On 16/04/10 01:00, Benjamin R. Haskell wrote:
I encountered an oddity when trying to use the substitute() function to prepend '# ' to the start of every line returned from a command.A very simplified example: I might expect :echo substitute("a\na",'^','b','g') to echo "ba\na" But, why does :echo substitute("a\na",'\_^','b','g') also echo "ba\na" -- instead of "ba\nba"? In the end, my ugly workaround was to use: join(map(split(system(...),"\n"),'substitute(v:val,x,y,z)'),"\n") where I wanted just: substitute(system(...),x,y,z)

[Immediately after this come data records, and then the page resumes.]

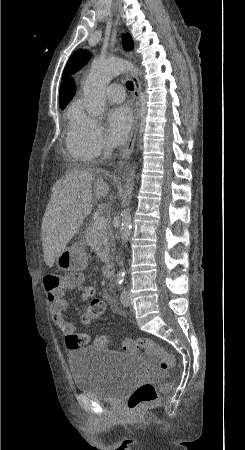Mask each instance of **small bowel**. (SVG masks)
Masks as SVG:
<instances>
[{
  "mask_svg": "<svg viewBox=\"0 0 245 450\" xmlns=\"http://www.w3.org/2000/svg\"><path fill=\"white\" fill-rule=\"evenodd\" d=\"M47 277L52 276H46V278ZM72 291L78 292L80 298L84 301L91 299L96 294V289L94 287L83 284H77L66 289L47 290L46 292L47 299L50 302V314L52 321L64 335H69L75 330V325L69 322L65 316L68 309V302L65 300L64 296ZM110 342L111 340L109 337L98 335L93 338L92 345L103 347L109 345Z\"/></svg>",
  "mask_w": 245,
  "mask_h": 450,
  "instance_id": "1",
  "label": "small bowel"
}]
</instances>
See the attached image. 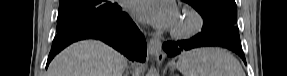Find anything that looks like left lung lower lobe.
Wrapping results in <instances>:
<instances>
[{
  "label": "left lung lower lobe",
  "instance_id": "0a47b994",
  "mask_svg": "<svg viewBox=\"0 0 287 76\" xmlns=\"http://www.w3.org/2000/svg\"><path fill=\"white\" fill-rule=\"evenodd\" d=\"M204 46H222L235 53H237L243 61L246 63L244 53L242 51L240 39L228 37L214 33L207 29L205 26L202 28V32L194 36L189 40L166 42L163 44V49L168 56L173 57L179 54L183 50H189L196 47Z\"/></svg>",
  "mask_w": 287,
  "mask_h": 76
}]
</instances>
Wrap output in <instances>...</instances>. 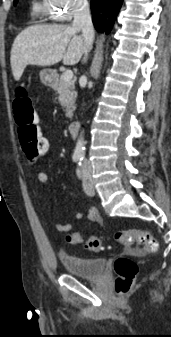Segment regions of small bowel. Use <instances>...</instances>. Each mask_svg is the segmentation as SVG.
I'll return each instance as SVG.
<instances>
[{
	"label": "small bowel",
	"instance_id": "small-bowel-1",
	"mask_svg": "<svg viewBox=\"0 0 171 337\" xmlns=\"http://www.w3.org/2000/svg\"><path fill=\"white\" fill-rule=\"evenodd\" d=\"M37 178H38V181L43 185L47 184L49 180L48 174L45 171L38 172ZM75 218L77 220L86 218L96 223L102 222V218L100 217L98 211L95 208H90L86 210L85 212H78L75 214ZM72 227L73 226L71 223H56L55 224V228L58 232H69L72 230Z\"/></svg>",
	"mask_w": 171,
	"mask_h": 337
}]
</instances>
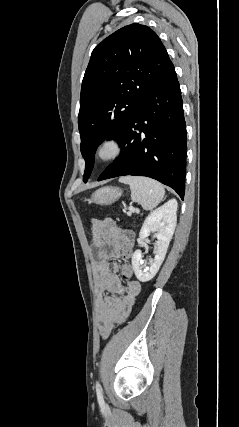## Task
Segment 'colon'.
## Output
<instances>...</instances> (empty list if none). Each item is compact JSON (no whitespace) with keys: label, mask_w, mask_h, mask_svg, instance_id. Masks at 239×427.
Segmentation results:
<instances>
[{"label":"colon","mask_w":239,"mask_h":427,"mask_svg":"<svg viewBox=\"0 0 239 427\" xmlns=\"http://www.w3.org/2000/svg\"><path fill=\"white\" fill-rule=\"evenodd\" d=\"M123 265L124 266H129L130 265V260L129 259H124L123 260Z\"/></svg>","instance_id":"5ec220e1"}]
</instances>
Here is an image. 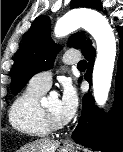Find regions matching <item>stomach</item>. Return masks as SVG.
<instances>
[{"mask_svg":"<svg viewBox=\"0 0 123 152\" xmlns=\"http://www.w3.org/2000/svg\"><path fill=\"white\" fill-rule=\"evenodd\" d=\"M58 152H72V150L70 148H67V147H62L58 150Z\"/></svg>","mask_w":123,"mask_h":152,"instance_id":"1","label":"stomach"}]
</instances>
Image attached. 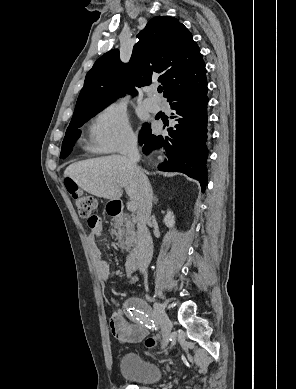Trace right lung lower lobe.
Wrapping results in <instances>:
<instances>
[{"instance_id": "right-lung-lower-lobe-1", "label": "right lung lower lobe", "mask_w": 296, "mask_h": 389, "mask_svg": "<svg viewBox=\"0 0 296 389\" xmlns=\"http://www.w3.org/2000/svg\"><path fill=\"white\" fill-rule=\"evenodd\" d=\"M208 87L191 94L180 95L171 103L175 110L177 124L168 129L169 136L151 132L143 144V152L163 147L167 154L158 169L161 171L182 172L199 181L202 192L207 185L206 160L208 157Z\"/></svg>"}]
</instances>
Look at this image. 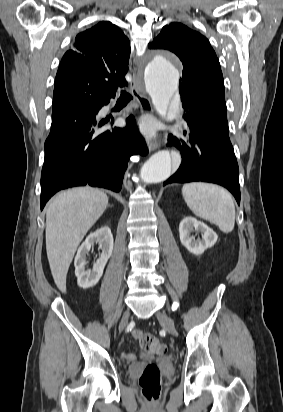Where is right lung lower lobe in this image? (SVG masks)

\_^ matches start-of-line. However, unlike the range of the :s[ubstitute] command, the first argument of the substitute() function is regarded by Vim as one line. It has therefore only one start-of-line -- at the very beginning of the string.
What you can do is use '^\|\n\zs' as second argument of substitute(), to match the start of the first argument or (zero-length) whatever follows an embedded linefeed.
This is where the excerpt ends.